[Start of Attachment]

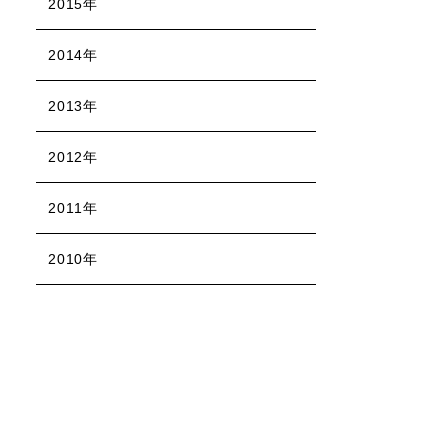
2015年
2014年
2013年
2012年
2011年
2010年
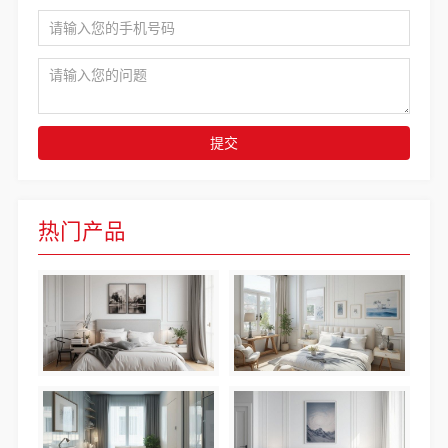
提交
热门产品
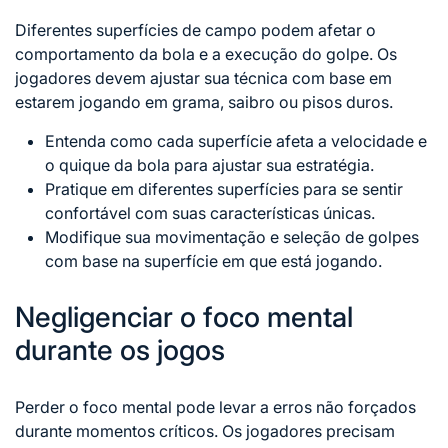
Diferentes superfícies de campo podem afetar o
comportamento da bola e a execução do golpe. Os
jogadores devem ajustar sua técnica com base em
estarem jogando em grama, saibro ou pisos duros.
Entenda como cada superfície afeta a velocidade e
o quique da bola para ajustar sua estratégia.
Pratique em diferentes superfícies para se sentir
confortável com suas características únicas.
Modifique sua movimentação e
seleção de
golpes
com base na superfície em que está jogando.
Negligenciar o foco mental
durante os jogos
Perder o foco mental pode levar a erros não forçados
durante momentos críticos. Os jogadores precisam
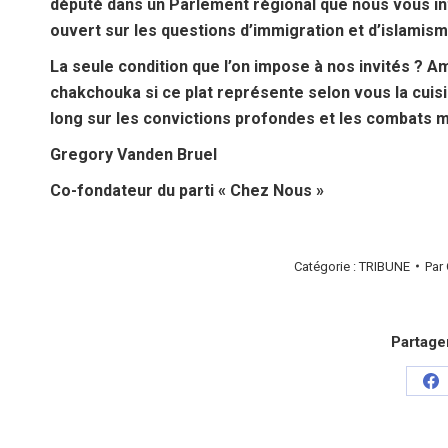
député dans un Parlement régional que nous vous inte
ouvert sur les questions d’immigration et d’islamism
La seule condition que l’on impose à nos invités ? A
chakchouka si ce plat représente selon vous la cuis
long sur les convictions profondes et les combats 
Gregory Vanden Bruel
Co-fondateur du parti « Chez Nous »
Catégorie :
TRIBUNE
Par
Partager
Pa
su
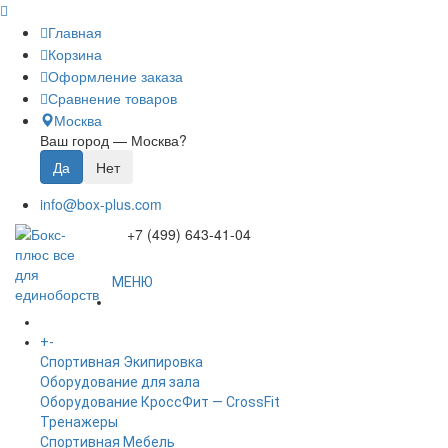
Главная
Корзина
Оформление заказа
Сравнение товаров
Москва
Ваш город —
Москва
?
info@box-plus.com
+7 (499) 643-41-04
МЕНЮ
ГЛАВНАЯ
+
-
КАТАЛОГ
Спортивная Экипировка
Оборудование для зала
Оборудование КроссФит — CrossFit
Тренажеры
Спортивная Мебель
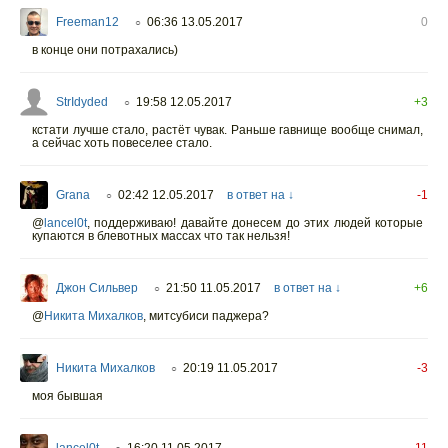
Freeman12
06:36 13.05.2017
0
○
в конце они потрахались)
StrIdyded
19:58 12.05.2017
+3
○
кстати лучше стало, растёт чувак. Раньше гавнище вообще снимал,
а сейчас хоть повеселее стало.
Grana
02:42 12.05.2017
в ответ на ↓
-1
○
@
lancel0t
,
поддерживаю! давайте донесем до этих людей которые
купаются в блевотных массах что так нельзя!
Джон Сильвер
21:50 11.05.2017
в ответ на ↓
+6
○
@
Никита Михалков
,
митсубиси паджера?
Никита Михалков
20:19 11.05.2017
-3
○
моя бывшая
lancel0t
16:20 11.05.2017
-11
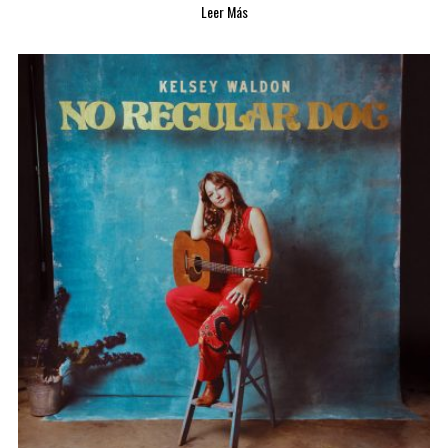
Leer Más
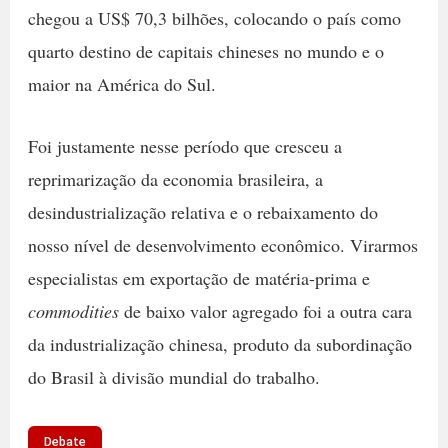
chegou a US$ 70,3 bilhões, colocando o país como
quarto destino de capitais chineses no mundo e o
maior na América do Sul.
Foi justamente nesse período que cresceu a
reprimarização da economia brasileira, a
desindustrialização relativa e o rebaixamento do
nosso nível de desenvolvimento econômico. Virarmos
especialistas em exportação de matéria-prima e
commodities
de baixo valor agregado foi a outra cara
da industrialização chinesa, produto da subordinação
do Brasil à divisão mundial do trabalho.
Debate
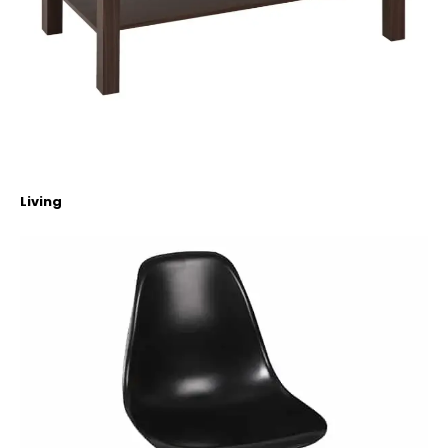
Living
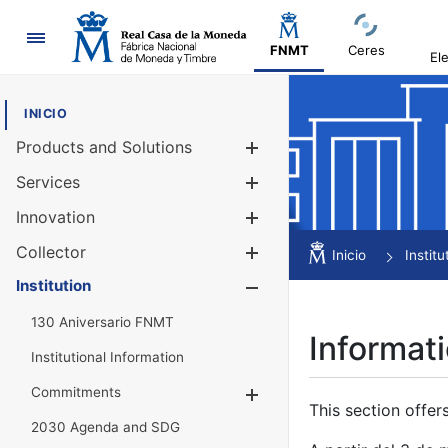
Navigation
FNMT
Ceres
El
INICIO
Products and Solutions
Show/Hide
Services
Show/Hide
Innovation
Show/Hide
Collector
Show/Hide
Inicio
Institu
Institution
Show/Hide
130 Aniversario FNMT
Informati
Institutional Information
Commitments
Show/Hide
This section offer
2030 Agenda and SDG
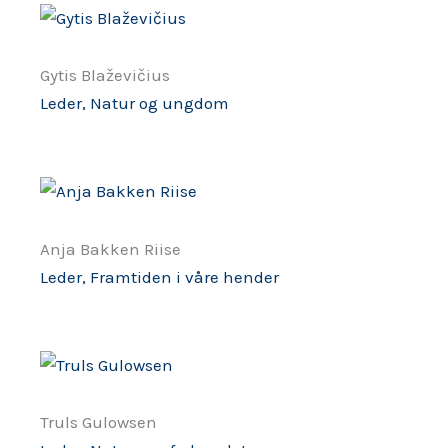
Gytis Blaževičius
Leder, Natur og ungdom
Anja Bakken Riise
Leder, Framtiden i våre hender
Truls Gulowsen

[End of Attachment]

_YOUR OBJECTIVE_
All entries should be restated word for word; no images belong in the copy.

_TASK ANSWER_
2015年
2014年
2013年
2012年
2011年
2010年
提交
热门产品
Diferentes superfícies de campo podem afetar o
comportamento da bola e a execução do golpe. Os
jogadores devem ajustar sua técnica com base em
estarem jogando em grama, saibro ou pisos duros.
Entenda como cada superfície afeta a velocidade e
o quique da bola para ajustar sua estratégia.
Pratique em diferentes superfícies para se sentir
confortável com suas características únicas.
Modifique sua movimentação e
seleção de
golpes
com base na superfície em que está jogando.
Negligenciar o foco mental
durante os jogos
Perder o foco mental pode levar a erros não forçados
durante momentos críticos. Os jogadores precisam
député dans un Parlement régional que nous vous inte
ouvert sur les questions d’immigration et d’islamism
La seule condition que l’on impose à nos invités ? A
chakchouka si ce plat représente selon vous la cuis
long sur les convictions profondes et les combats 
Gregory Vanden Bruel
Co-fondateur du parti « Chez Nous »
Catégorie :
TRIBUNE
Par
Partager
Pa
su
Главная
Корзина
Оформление заказа
Сравнение товаров
Москва
Ваш город —
Москва
?
info@box-plus.com
+7 (499) 643-41-04
МЕНЮ
ГЛАВНАЯ
+
-
КАТАЛОГ
Спортивная Экипировка
Оборудование для зала
Оборудование КроссФит — CrossFit
Тренажеры
Спортивная Мебель
Freeman12
06:36 13.05.2017
0
○
в конце они потрахались)
StrIdyded
19:58 12.05.2017
+3
○
кстати лучше стало, растёт чувак. Раньше гавнище вообще снимал,
а сейчас хоть повеселее стало.
Grana
02:42 12.05.2017
в ответ на ↓
-1
○
@
lancel0t
,
поддерживаю! давайте донесем до этих людей которые
купаются в блевотных массах что так нельзя!
Джон Сильвер
21:50 11.05.2017
в ответ на ↓
+6
○
@
Никита Михалков
,
митсубиси паджера?
Никита Михалков
20:19 11.05.2017
-3
○
моя бывшая
lancel0t
16:20 11.05.2017
-11
Leer Más
chegou a US$ 70,3 bilhões, colocando o país como
quarto destino de capitais chineses no mundo e o
maior na América do Sul.
Foi justamente nesse período que cresceu a
reprimarização da economia brasileira, a
desindustrialização relativa e o rebaixamento do
nosso nível de desenvolvimento econômico. Virarmos
especialistas em exportação de matéria-prima e
commodities
de baixo valor agregado foi a outra cara
da industrialização chinesa, produto da subordinação
do Brasil à divisão mundial do trabalho.
Debate
Living
Navigation
FNMT
Ceres
El
INICIO
Products and Solutions
Show/Hide
Services
Show/Hide
Innovation
Show/Hide
Collector
Show/Hide
Inicio
Institu
Institution
Show/Hide
130 Aniversario FNMT
Informati
Institutional Information
Commitments
Show/Hide
This section offer
2030 Agenda and SDG
Gytis Blaževičius
Leder, Natur og ungdom
Anja Bakken Riise
Leder, Framtiden i våre hender
Truls Gulowsen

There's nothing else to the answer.